This thesis develops a context-sensitive framework for local community-based sustainable development monitoring in Tigray, northern Ethiopia. Tigray has a predominantly rural livelihood system based upon ox-plough rain-fed farming that is strongly dependent on surrounding natural resources. Tigray suffers recurrent droughts and was one of the most affected regions from nearly two decades of civil war in Ethiopia that ended in 1991. There is a need to monitor whether the extensive livelihood activities and vigorous rehabilitation and development efforts since the end of the civil war are leading towards an ideal of sustainable development.
Concepts relevant to the purpose of this thesis such as rural development, sustainability and sustainable development are reviewed in the context of the study area. A mix of bottom-up and top-down rural development approaches, and not a neat fit to either of the two, captures what is currently happening in Tigray. A distinction is made between sustainability and sustainable development in contrast to interchangeable usage in the literature. Sustainability refers to a system's ability to continue into the future, while sustainable development is a wider process of livelihood and natural systems improvement in terms of a multiple set of goals including sustainability, intra and inter-generational equity.

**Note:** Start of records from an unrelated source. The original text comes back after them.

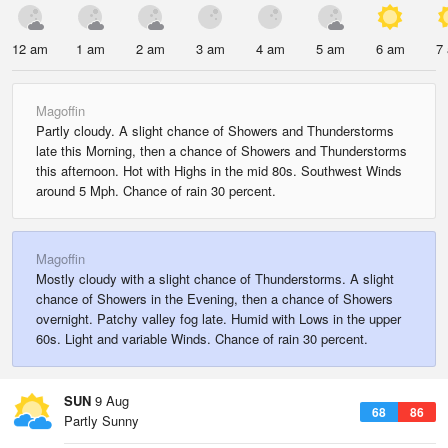
12 am
1 am
2 am
3 am
4 am
5 am
6 am
7
Magoffin
Partly cloudy. A slight chance of Showers and Thunderstorms
late this Morning, then a chance of Showers and Thunderstorms
this afternoon. Hot with Highs in the mid 80s. Southwest Winds
around 5 Mph. Chance of rain 30 percent.
Magoffin
Mostly cloudy with a slight chance of Thunderstorms. A slight
chance of Showers in the Evening, then a chance of Showers
overnight. Patchy valley fog late. Humid with Lows in the upper
60s. Light and variable Winds. Chance of rain 30 percent.
SUN
9 Aug
68
86
Partly Sunny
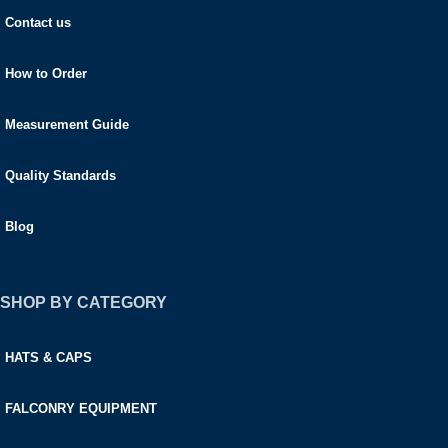
Contact us
How to Order
Measurement Guide
Quality Standards
Blog
SHOP BY CATEGORY
HATS & CAPS
FALCONRY EQUIPMENT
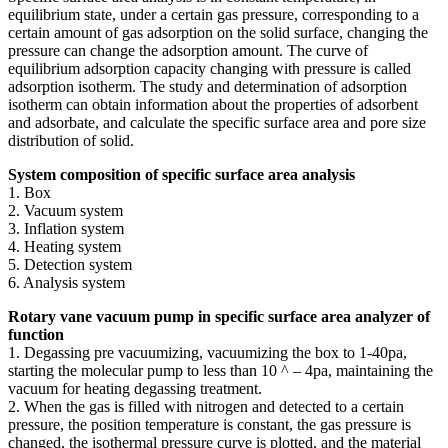
equilibrium state, under a certain gas pressure, corresponding to a
certain amount of gas adsorption on the solid surface, changing the
pressure can change the adsorption amount. The curve of
equilibrium adsorption capacity changing with pressure is called
adsorption isotherm. The study and determination of adsorption
isotherm can obtain information about the properties of adsorbent
and adsorbate, and calculate the specific surface area and pore size
distribution of solid.
System composition of specific surface area analysis
1. Box
2. Vacuum system
3. Inflation system
4. Heating system
5. Detection system
6. Analysis system
Rotary vane vacuum pump in specific surface area analyzer of
function
1. Degassing pre vacuumizing, vacuumizing the box to 1-40pa,
starting the molecular pump to less than 10 ^ – 4pa, maintaining the
vacuum for heating degassing treatment.
2. When the gas is filled with nitrogen and detected to a certain
pressure, the position temperature is constant, the gas pressure is
changed, the isothermal pressure curve is plotted, and the material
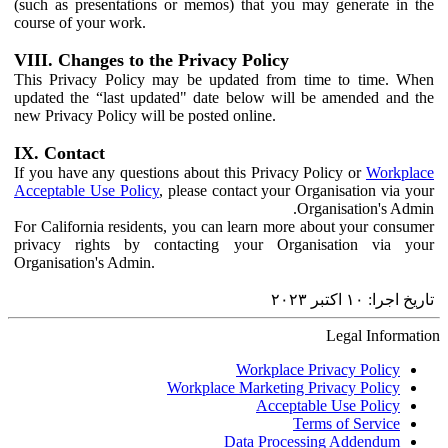
(such as presentations or memos) that you may generate in the
course of your work.
VIII. Changes to the Privacy Policy
This Privacy Policy may be updated from time to time. When
updated the “last updated" date below will be amended and the
new Privacy Policy will be posted online.
IX. Contact
If you have any questions about this Privacy Policy or
Workplace
Acceptable Use Policy
, please contact your Organisation via your
Organisation's Admin.
For California residents, you can learn more about your consumer
privacy rights by contacting your Organisation via your
Organisation's Admin.
تاریخ اجرا: ‏۱۰ اکتبر ۲۰۲۳‏
Legal Information
Workplace Privacy Policy
Workplace Marketing Privacy Policy
Acceptable Use Policy
Terms of Service
Data Processing Addendum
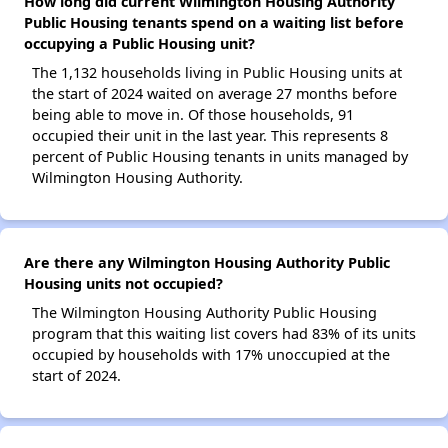
How long did current Wilmington Housing Authority
Public Housing tenants spend on a waiting list before
occupying a Public Housing unit?
The 1,132 households living in Public Housing units at
the start of 2024 waited on average 27 months before
being able to move in. Of those households, 91
occupied their unit in the last year. This represents 8
percent of Public Housing tenants in units managed by
Wilmington Housing Authority.
Are there any Wilmington Housing Authority Public
Housing units not occupied?
The Wilmington Housing Authority Public Housing
program that this waiting list covers had 83% of its units
occupied by households with 17% unoccupied at the
start of 2024.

Grounded theory and critical systems thinking are employed as complementary research approaches in the study. Informed by critical systems thinking, two basic demands of grounded theory methodology are modified. The demands are the suspension of a priori assumptions from interfering with inductive theory development and that theory has to emerge around a single core problem of the inquiry. The first modification is to employ critical systems thinking to make a critical effort in explicating the a priori assumptions that inevitably enter theory development, instead of attempting an impossible task of suspension. The second modification, important in dealing with multi-systems inquiry, is recognising the possibility, indeed desirability, of developing an inductive theory with multiple and interconnected core issues. Using modified grounded theory methodology, a substantive model was developed that helps understand the dynamics of the livelihood and natural systems of the case study area. The substantive model has two triad sets of interrelated core concepts. The first triad set contains endowment, entitlement and entrustment. This conceptual triad represents the relationship between what resources and services are available (endowment), what are accessed through rights (entitlement) and what are contributed, transferred and refrained from through duties (entrustment). The second triad set is of institutions, interventions, and perturbations that determine entitlements and entrustments, and influence endowments. The substantive model hypothesises that the natural system of the case study area displays a predominantly nonequilibrium behaviour and thus uncertainty, requiring adaptive and flexible livelihood systems. The substantive model expands the notion of institutions in development studies by defining them not only as mechanisms of reducing social dilemmas, but also as ways of dealing with uncertainty in relations between society and nature. The concept of entrustment extends the entitlement theory of famine by introducing the need to examine duties entrusted upon social actors. The concept of entrustment also allows understanding the morality of designs, actions and institutions that mediate and express relations within and between generations.
A monitoring framework is developed with the substantive model as its core to ensure relevance. Dialogue that involves the community and experts is the central modus operandi of the monitoring framework. Making dialogue central to sustainable development monitoring contrasts with the development and organisation of indicators that is the major preoccupation of contemporary frameworks and indeed the original intention of this study. The change from indicators to dialogue is the result of learning and insights form critical review of contemporary frameworks and a systems-based sustainable development perspective. The learning is that using indicators as the central tools, contemporary monitoring-frameworks tend to exclude ordinary citizens because of the technical expertise requirement. A critical systems based understanding of sustainable development articulates the primacy of ethics and the legitimacy of involvement of all concerned citizens in sustainable development monitoring. Dialogue facilitates the explication of assumptions and judgments that are constitutive of the monitoring process. It changes the aim of sustainable development monitoring with regard to the public from informing to co-learning. Co-learning can directly influence previous and subsequent designs and actions towards sustainable development.
Tools from critical systems heuristics are proposed to enhance a local mechanism for collective reflection and evaluation known as gem-gam. Iteration of this case study is suggested in the development and application of the monitoring framework to other localities of Tigray.